WORK TO COMPLETE
All records that follow are to be copied exactly, with images omitted.

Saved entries
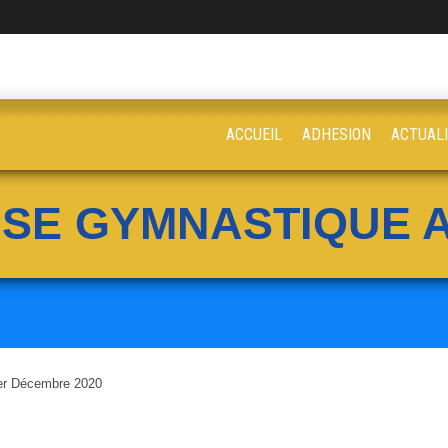
ACCUEIL
ADHESION
ACTUAL
ISE GYMNASTIQUE A
ter Décembre 2020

TASK OUTPUT
ACCUEIL
ADHESION
ACTUAL
ISE GYMNASTIQUE A
ter Décembre 2020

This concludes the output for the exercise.